Corría el mes de octubre de 2015 cuando Michael (nombre ficticio), un joven estadounidense de catorce años, fue ingresado de urgencia en un hospital psiquiátrico, después de autodenominarse como “hijo del diablo” y amenazar con suicidarse por miedo a asesinar a sus familiares o amigos. Además de todo esto, había comenzado a manifestar diversas fobias y un miedo irracional a que su gato quisiera matarlo.

Hasta entonces había sido un chico sano, social, atlético y académicamente activo, sin ningún problema mental, aunque sí que tenía algunos antecedentes familiares de este tipo de trastornos. Los síntomas que manifestaba parecían los mismos que los de pacientes con esquizofrenia, pero en estos casos no es habitual que surjan de una manera tan repentina.
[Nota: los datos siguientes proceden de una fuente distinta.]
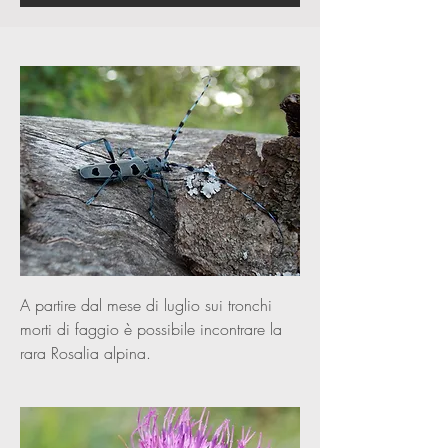
A partire dal mese di luglio sui tronchi
morti di faggio è possibile incontrare la
rara Rosalia alpina.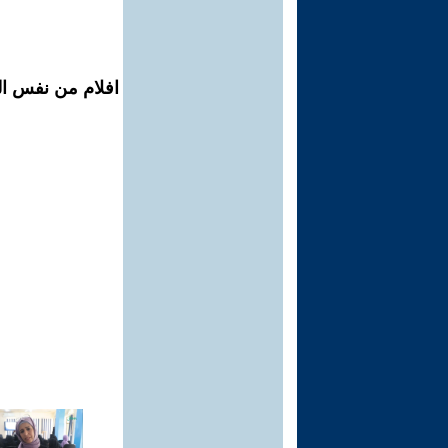
افلام من نفس الم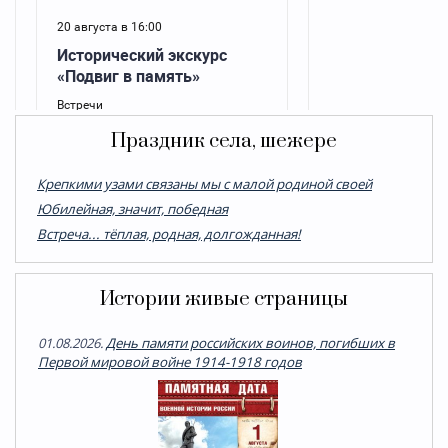
Праздник села, шежере
Крепкими узами связаны мы с малой родиной своей
Юбилейная, значит, победная
Встреча... тёплая, родная, долгожданная!
Истории живые страницы
01.08.2026.
День памяти российских воинов, погибших в
Первой мировой войне 1914-1918 годов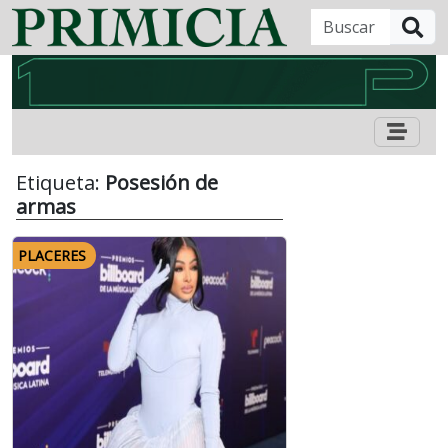
B
Etiqueta:
Posesión de
armas
PLACERES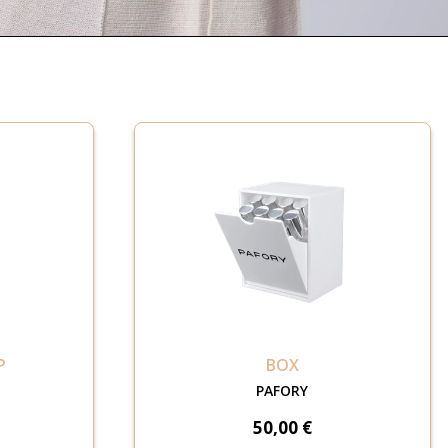
P
BOX
PAFORY
50,00 €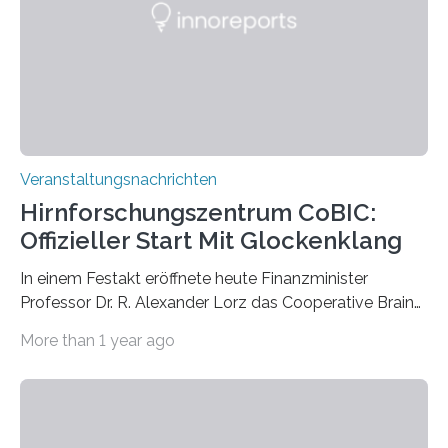
Labor für Mikrobiologie Für das Projekt „Microverse“ hat
Kathrin Linkersdorff gemeinsam mit der Mikrobiologin
Prof. Dr. Regine Hengge vom…
Veranstaltungsnachrichten
Hirnforschungszentrum CoBIC:
Offizieller Start Mit Glockenklang
In einem Festakt eröffnete heute Finanzminister
Professor Dr. R. Alexander Lorz das Cooperative Brain
Imaging Center (CoBIC) auf dem Campus Niederrad
More than 1 year ago
der Goethe-Universität Frankfurt. Das CoBIC ist eine
Kooperation der Goethe-Universität, des Max-Planck-
Instituts für empirische Ästhetik sowie des Ernst
Strüngmann Instituts. Es bietet den Forschenden
direkten Zugang zu einer Vielzahl hochmoderner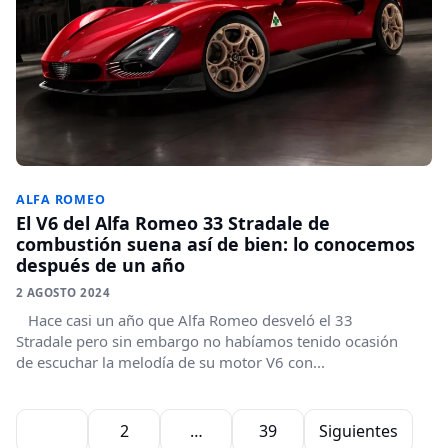
ALFA ROMEO
El V6 del Alfa Romeo 33 Stradale de
combustión suena así de bien: lo conocemos
después de un año
2 AGOSTO 2024
Hace casi un año que Alfa Romeo desveló el 33
Stradale pero sin embargo no habíamos tenido ocasión
de escuchar la melodía de su motor V6 con...
Paginación de entradas
1
2
…
39
Siguientes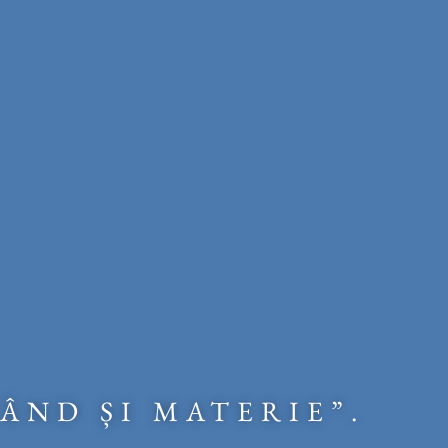
ÂND ȘI MATERIE”.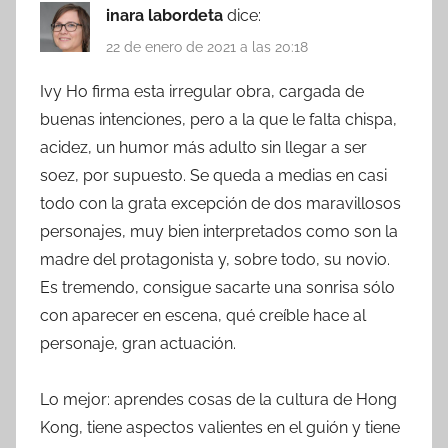
inara labordeta
dice:
22 de enero de 2021 a las 20:18
Ivy Ho firma esta irregular obra, cargada de
buenas intenciones, pero a la que le falta chispa,
acidez, un humor más adulto sin llegar a ser
soez, por supuesto. Se queda a medias en casi
todo con la grata excepción de dos maravillosos
personajes, muy bien interpretados como son la
madre del protagonista y, sobre todo, su novio.
Es tremendo, consigue sacarte una sonrisa sólo
con aparecer en escena, qué creíble hace al
personaje, gran actuación.
Lo mejor: aprendes cosas de la cultura de Hong
Kong, tiene aspectos valientes en el guión y tiene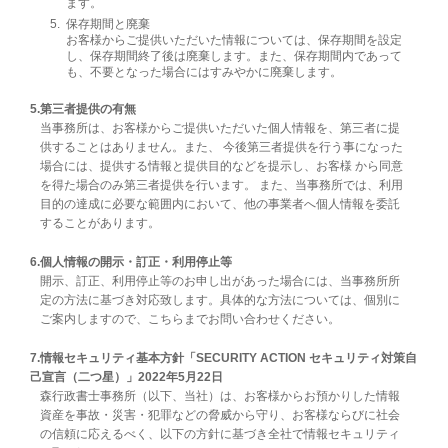
ます。
保存期間と廃棄
お客様からご提供いただいた情報については、保存期間を設定
し、保存期間終了後は廃棄します。また、保存期間内であって
も、不要となった場合にはすみやかに廃棄します。
第三者提供の有無
当事務所は、お客様からご提供いただいた個人情報を、第三者に提
供することはありません。また、 今後第三者提供を行う事になった
場合には、提供する情報と提供目的などを提示し、お客様 から同意
を得た場合のみ第三者提供を行います。 また、当事務所では、利用
目的の達成に必要な範囲内において、他の事業者へ個人情報を委託
することがあります。
個人情報の開示・訂正・利用停止等
開示、訂正、利用停止等のお申し出があった場合には、当事務所所
定の方法に基づき対応致します。具体的な方法については、個別に
ご案内しますので、こちらまでお問い合わせください。
情報セキュリティ基本方針「SECURITY ACTION セキュリティ対策自
己宣言（二つ星）」2022年5月22日
森行政書士事務所（以下、当社）は、お客様からお預かりした情報
資産を事故・災害・犯罪などの脅威から守り、お客様ならびに社会
の信頼に応えるべく、以下の方針に基づき全社で情報セキュリティ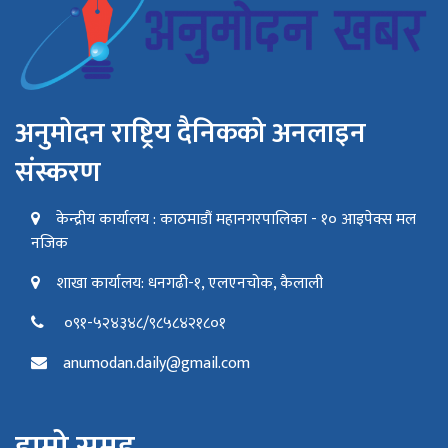
अनुमोदन राष्ट्रिय दैनिकको अनलाइन
संस्करण
केन्द्रीय कार्यालय : काठमाडौं महानगरपालिका - १० आइपेक्स मल
नजिक
शाखा कार्यालय: धनगढी-१, एलएनचोक, कैलाली
०९१-५२४३४८/९८५८४२१८०१
anumodan.daily@gmail.com
हाम्रो समूह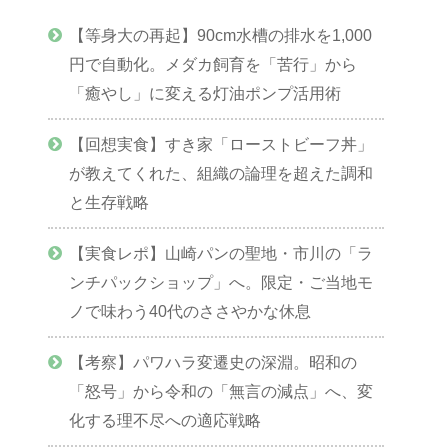
【等身大の再起】90cm水槽の排水を1,000
円で自動化。メダカ飼育を「苦行」から
「癒やし」に変える灯油ポンプ活用術
【回想実食】すき家「ローストビーフ丼」
が教えてくれた、組織の論理を超えた調和
と生存戦略
【実食レポ】山崎パンの聖地・市川の「ラ
ンチパックショップ」へ。限定・ご当地モ
ノで味わう40代のささやかな休息
【考察】パワハラ変遷史の深淵。昭和の
「怒号」から令和の「無言の減点」へ、変
化する理不尽への適応戦略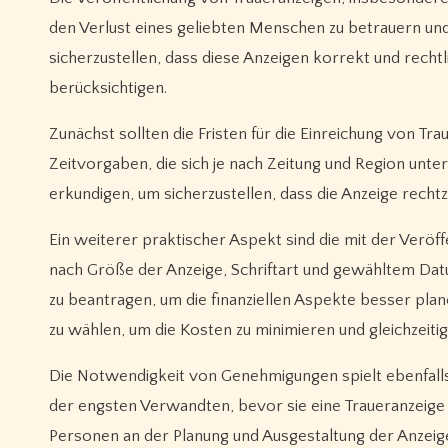
den Verlust eines geliebten Menschen zu betrauern und
sicherzustellen, dass diese Anzeigen korrekt und recht
berücksichtigen.
Zunächst sollten die Fristen für die Einreichung von Tr
Zeitvorgaben, die sich je nach Zeitung und Region unter
erkundigen, um sicherzustellen, dass die Anzeige rechtze
Ein weiterer praktischer Aspekt sind die mit der Verö
nach Größe der Anzeige, Schriftart und gewähltem Datu
zu beantragen, um die finanziellen Aspekte besser pla
zu wählen, um die Kosten zu minimieren und gleichzei
Die Notwendigkeit von Genehmigungen spielt ebenfalls
der engsten Verwandten, bevor sie eine Traueranzeige 
Personen an der Planung und Ausgestaltung der Anzeige 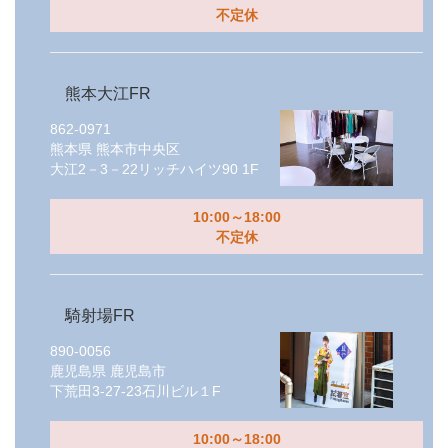
不定休
熊本大江FR
862-0971
熊本県
熊本市中央区
大江2－3－22リッチハイツ90 1F
10:00～18:00
不定休
騎射場FR
890-0056
鹿児島県
鹿児島市
下荒田3-27-23石川ビル１F
10:00～18:00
De cualquier modo, se procedió al tratamiento habitual con antipsicóticos, aunque no con buenos resultados, pues los brotes siguieron durante quince meses, en los cuales requirió cuatro hospitalizaciones.

Pasado todo este tiempo se determinó presentar su caso a un equipo médico multidisciplinar, formado por especialistas de diferentes áreas, en busca de un origen poco habitual a sus síntomas. Fue durante estos análisis cuando uno de los médicos que lo trataban encontró en su piel la pista que les llevó hasta el verdadero culpable de su enfermedad, que resultó no ser otro que ese gatito al que tanto temía durante sus alucinaciones.

Crédito: Breitschwerdt et al., JCNSD, 2019

Esquizofrenia causada por una infección en la piel

Uno de los médicos que trataron al niño estaba realizándole un chequeo cuando encontró en sus muslos y tobillos una serie de marcas, similares a las estrías, en las que no habían centrado antes su atención. 7

Este tipo de lesiones pueden ser el resultado de una infección cutánea causada por una bacteria, frecuentemente transmitida por los mordiscos o arañazos de los gatos, la Bartonella henselae. La familia del paciente había adoptado en 2010 a dos gatos callejeros, que estaban frecuentemente en contacto con el niño, por lo que era muy posible que le hubiesen transmitido la bacteria.

Inmediatamente los doctores se pusieron sobre una nueva línea de investigación, que comenzó con un análisis de sangre que confirmó la infección. Hasta entonces se sabía que este microorganismo, que generalmente provoca hinchazón y lesiones localizadas, también puede ocasionar síntomas más graves, especialmente a nivel del corazón y el sistema nervioso. En este último, se habían documentado algunos casos con episodios de confusión, entre otros problemas neurológicos, pero nunca tan marcados como los de Michael. Sin embargo, la infección resultó ser una clara responsable del fenómeno, pues los síntomas remitieron casi totalmente en cuanto se empezó el tratamiento con antibióticos.

Es la primera vez que se describe un caso similar con esta bacteria, aunque no es el único en el que un patógeno transmitido por los gatos controla la mente de sus víctimas. Este es el caso de Toxoplasma gondii, un protozoo parásito que puede infectar a diversas especies, aunque sus hospedadores principales son los felinos. Por ese motivo, es común ver a ratones infectados por él que se sienten extrañamente atraídos por la orina de los gatos o se colocan frente a ellos sin el más mínimo instinto de supervivencia. También se han dado casos similares con chimpancés que de repente dejan de temer a los leopardos. El protozoo quiere llegar hasta el felino y para ello manipula el cerebro del hospedador, convirtiéndolo en una marioneta a su merced.

En el caso de los humanos se han observado casos de agresividad e impulsividad, que podrían tener una explicación relacionada con nuestros antepasados, ya que este arrojo durante la caza les hacía víctimas fáciles para jaguares y otros animales similares.

La historia de Michael aporta otro hilo del que tirar a profesionales de la psiquiatría que se encuentren con pacientes en una situación similar. Por eso, los médicos que lo trataron lo han publicado esta semana en un artículo de Journal of Central Nervous System Disease.